Speaking at a press conference on Friday, Leung said he had suggested to Aquino at the meeting that issues surrounding the hostage tragedy – in which eight Hong Kong people were killed – could be put behind them only if both sides held talks and took steps to resolve them.

It was not like my meeting with him was to talk about how to put the issue behind us. This is absolutely not the case

Chief Executive Leung Chun-ying

"It was not like my meeting with him was to talk about how to put the issue behind us. This is absolutely not the case,” he said.

Leung said that at the meeting Aquino had agreed to his proposal that both sides would send a senior official to discuss unresolved matters related to the hostage tragedy.

Before the press conference on Friday Leung met with a survivor of the tragedy, Yik Siu-ling, whose lower jaw was shattered by a bullet, and representatives of the families of victims of the tragedy who had demanded clarification on the statements made by the Philippines about Leung's meeting with Aquino.

At the meeting Leung denied that he and Aquino had agreed to put the issues of the tragedy behind them. After the meeting, those who met with Leung said they were satisfied with his explanation.

[China is] too late. The Hong Kong chief executive and the President had already met in Bali 
Edwin Lacierda, Aquino’s spokesman

Leung statement's on Friday came after Philippine President Benigno Aquino’s spokesman Edwin Lacierda said on Thursday China's recent request for the Philippines to resolve the row over the Manila bus hostage tragedy “came too late” as Leung had “agreed to put the issue behind them”.

The strong stance from Aquino’s office, reported on Thursday morning, was a response to the Chinese foreign ministry’s statement on Tuesday that the Philippines should take “substantial action” to address problems with Hong Kong related to the hostage tragedy.

The Foreign Ministry statement also came hours before the China News Service revealed that in a brief conversation during the East Asia Summit on Wednesday China's Premier Li Keqiang had urged the Philippines to resolve the row as soon as possible because it had dragged on for a long time and affected the feelings of the people of China and Hong Kong. He said he hoped the Philippine government would resolve the incident “reasonably and fairly”.

Lacierda, was quoted in the Philippine newspaper Manila Standard Today on Thursday as saying that when China made the appeal, Aquino and Leung had already met and both had agreed to put the issue behind them.
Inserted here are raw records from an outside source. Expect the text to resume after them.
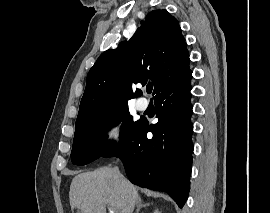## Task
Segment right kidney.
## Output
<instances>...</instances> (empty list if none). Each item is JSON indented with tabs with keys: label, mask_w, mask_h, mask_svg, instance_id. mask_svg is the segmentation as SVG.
<instances>
[{
	"label": "right kidney",
	"mask_w": 270,
	"mask_h": 213,
	"mask_svg": "<svg viewBox=\"0 0 270 213\" xmlns=\"http://www.w3.org/2000/svg\"><path fill=\"white\" fill-rule=\"evenodd\" d=\"M154 213H160L158 210H155Z\"/></svg>",
	"instance_id": "1"
}]
</instances>
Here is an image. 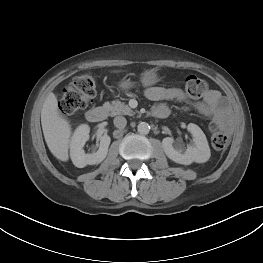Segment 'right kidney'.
<instances>
[{"label":"right kidney","instance_id":"1","mask_svg":"<svg viewBox=\"0 0 263 263\" xmlns=\"http://www.w3.org/2000/svg\"><path fill=\"white\" fill-rule=\"evenodd\" d=\"M89 132L90 127L87 124H81L74 131L70 141V157L73 164L78 168L101 163L108 152L111 139L107 134H104L100 137L98 151L92 154H85L83 147L89 139Z\"/></svg>","mask_w":263,"mask_h":263}]
</instances>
“[China is] too late. The Hong Kong chief executive and the President had already met in Bali [Indonesia],” said Lacierda, referring to the meeting between Aquino and Leung during the Asia Pacific Economic Co-operation (Apec) leaders’ meeting in Bali, Indonesia.

In contrast to Leung’s earlier revelation that Manila agreed on holding ministerial-level meetings with Hong Kong, MST on Wednesday reported Leung as saying that “a dialogue with the survivors and the families [of the victims] could be at the level of the Philippine consul-general in Hong Kong”, with Aquino only afterwards suggesting that his administration might "perhaps go further than that” and send someone at ministerial level, such as Justice Secretary Leila de Lima to lead it.

The seven Hong Kong tourists and their tour guide were shot dead after being taken hostage by a sacked policeman onboard their coach in August 2010. The gunman was killed when a police assault team broke into the bus to end the hostage drama.

Families of the victims and survivors of the tragedy have been demanding that Manila apologise and compensate them for the Philippine authorities’ bungled rescue effort. They earlier sought to sue the Philippine government in a Hong Kong court but the court dismissed their case.